The HPSPLIT Procedure

Building a Decision Tree

Algorithms for building a decision tree use the training data to split the predictor space (the set of all possible combinations of values of the predictor variables) into nonoverlapping regions. These regions correspond to the terminal nodes of the tree, which are also known as leaves.

Each region is described by a set of rules, and these rules are used to assign a new observation to a particular region. In the case of a classification tree, the predicted value for this observation is the most commonly occurring level of the response variable in that region; in the case of a regression tree, the predicted value is the mean of the values of the response variables in that region.

The splitting is done by recursive partitioning, starting with all the observations, which are represented by the node at the top of the tree. The algorithm splits this parent node into two or more child nodes in such a way that the responses within each child region are as similar as possible. The splitting process is then repeated for each of the child nodes, and the recursion continues until a stopping criterion is satisfied and the tree is fully built.

At each step, the split is determined by finding a best predictor variable and a best cutpoint (or set of cutpoints) that assign the observations in the parent node to the child nodes. The sections Splitting Criteria and Splitting Strategy provide details about the splitting methods available in the HPSPLIT procedure.
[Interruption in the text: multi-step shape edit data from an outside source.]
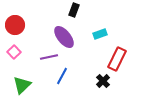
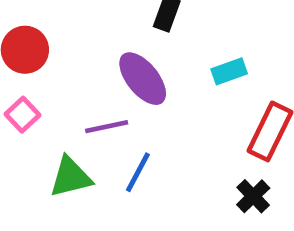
black cross: (103, 81) -> (253, 196), moved
green triangle: (22, 85) -> (71, 177), moved, turned 30

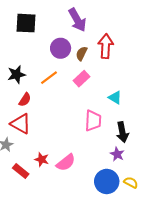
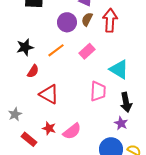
brown semicircle: (82, 53) -> (87, 19), moved
cyan triangle: (115, 98) -> (119, 69), size x1.5
red triangle: (21, 124) -> (49, 94), moved

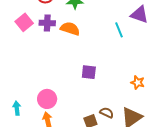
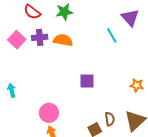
purple triangle: (139, 15) -> (130, 18), turned 36
cyan arrow: (17, 108) -> (12, 90), moved
brown semicircle: (107, 113) -> (110, 119), turned 64

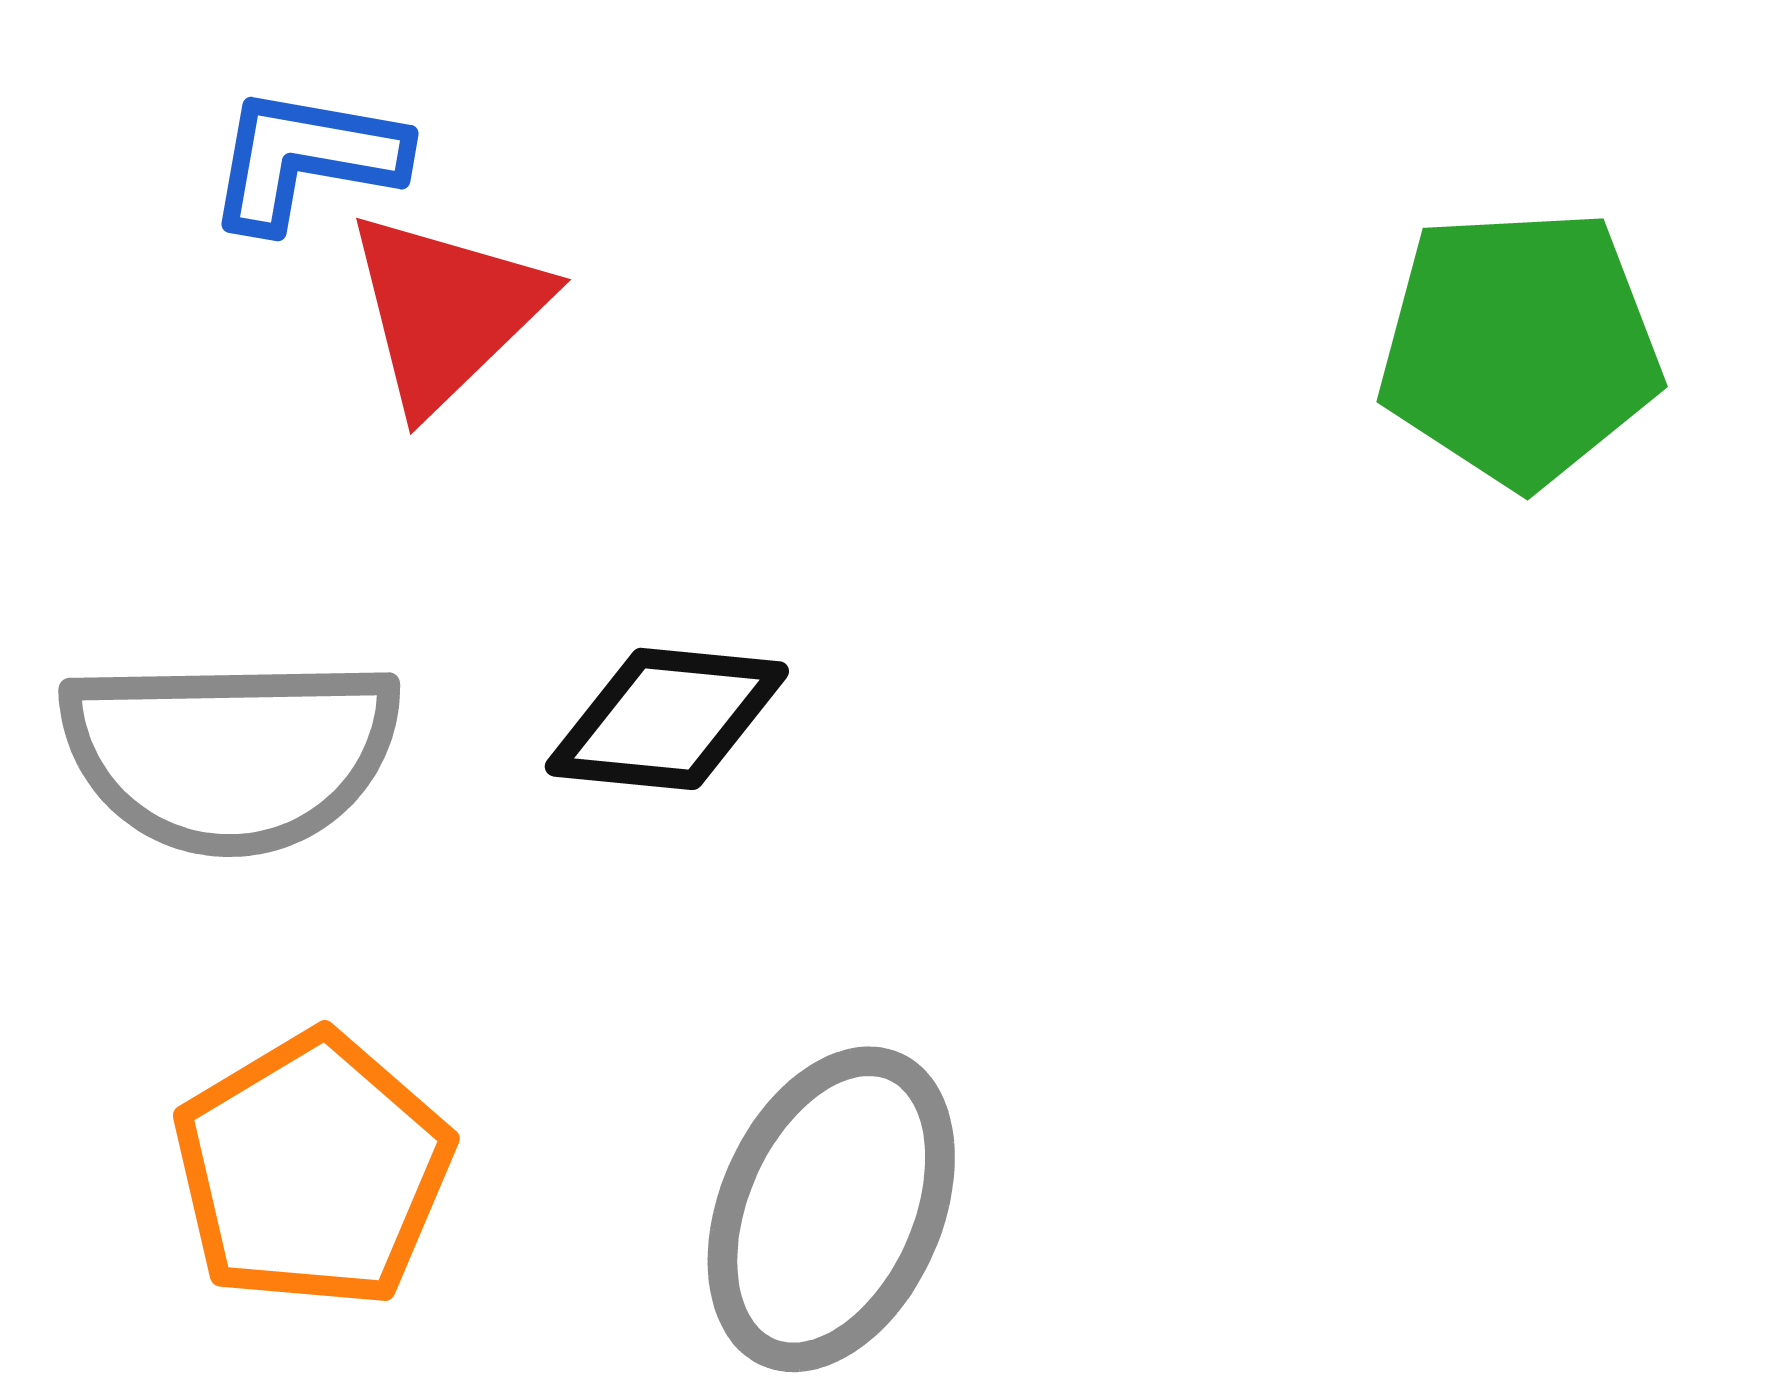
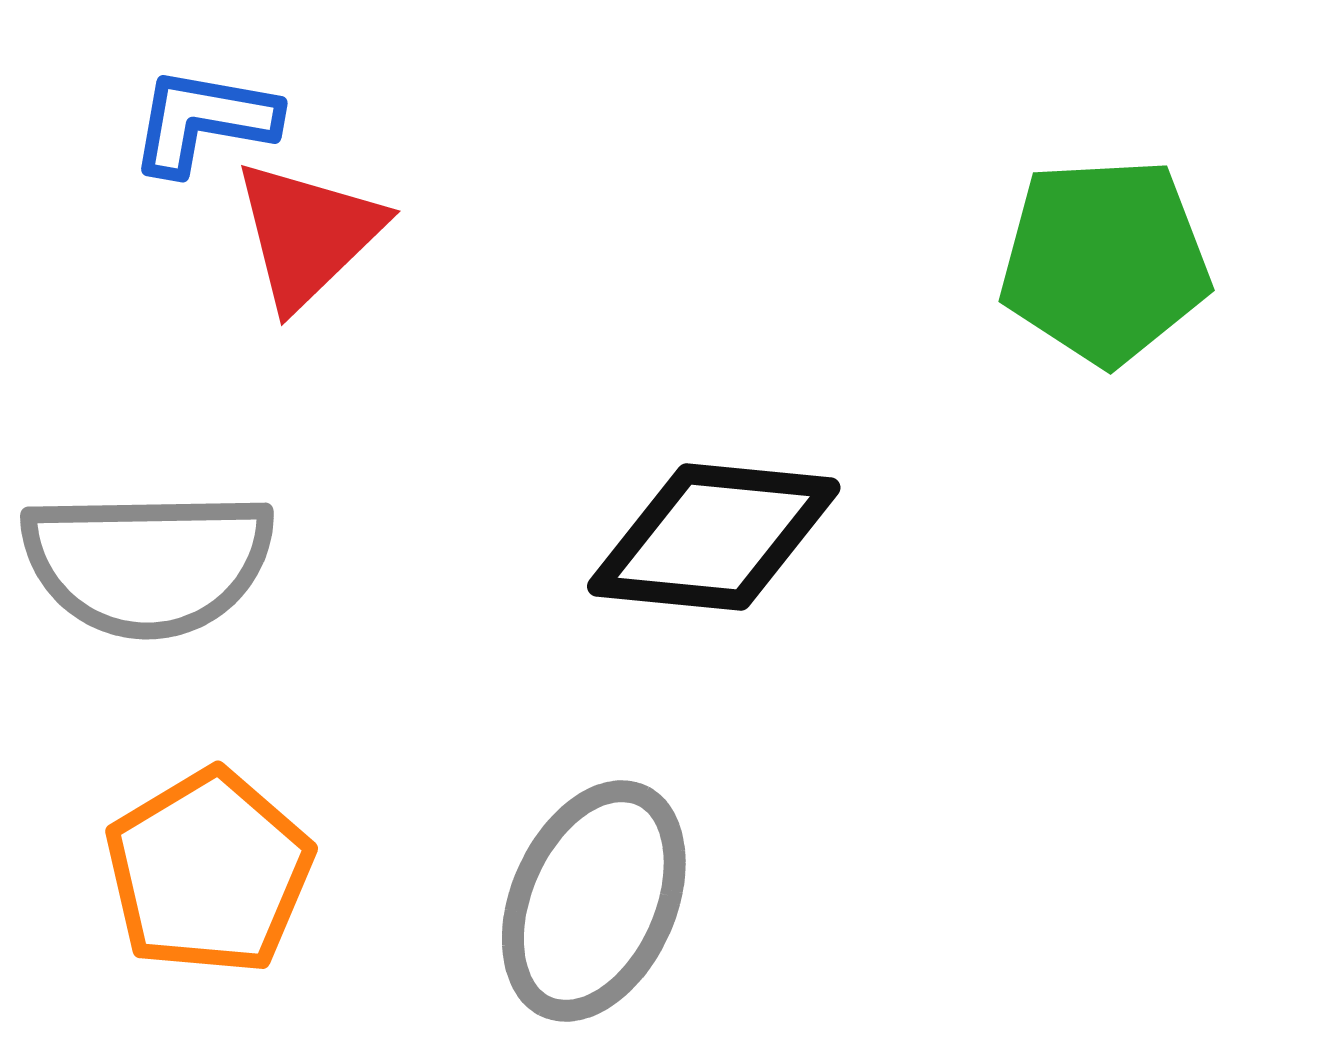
black diamond: (667, 719) -> (714, 537), moved, size x1.4

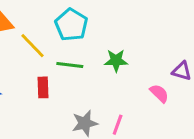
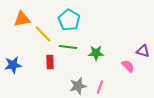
green star: (116, 61) -> (96, 53), moved

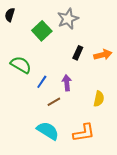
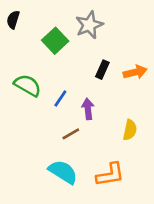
blue line: (42, 82) -> (60, 98), moved

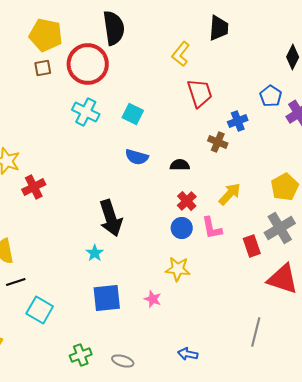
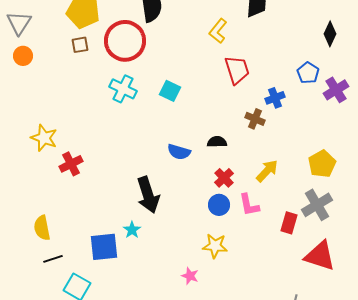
blue semicircle: (137, 157) -> (179, 152), moved
red rectangle: (252, 246) -> (289, 223), turned 35
blue square: (107, 298) -> (104, 247), moved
To illustrate the process, consider the first two splits for the classification tree in Example 16.4: Creating a Binary Classification Tree with Validation Data, which is shown in Figure 16.11.

Figure 16.11: First Two Splits for Hmeq Data Set

All 2,352 observations in the data are initially assigned to Node 0 at the top of the tree, which represents the entire predictor space. The algorithm then splits this space into two nonoverlapping regions, represented by Node 1 and Node 2. Observations with Debtinc < 48.8434 or with missing values of Debtinc are assigned to Node 1, and observations with Debtinc > 48.8434 are assigned to Node 2. Here the best variable, Debtinc, and the best cutpoint, 48.8434, are chosen to maximize the reduction in entropy as a measure of node impurity.

Next, the algorithm splits the region that is represented by Node 1 into two nonoverlapping regions, represented by Node 3 and Node 4. Observations with values of the categorical predictor variable Delinq equal to 2, 3, 4, 5, 6, or 7 are assigned to Node 3, and observations with Delinq equal to 0, 1, 8, 9, 10, 11, 12, 14, 15, or missing are assigned to Node 4. Note that the levels of Delinq in Node 4 are not adjacent to each other. Here the best variable, Delinq, and the values 2, 3, 4, 5, 6, and 7 are chosen to maximize the reduction in entropy.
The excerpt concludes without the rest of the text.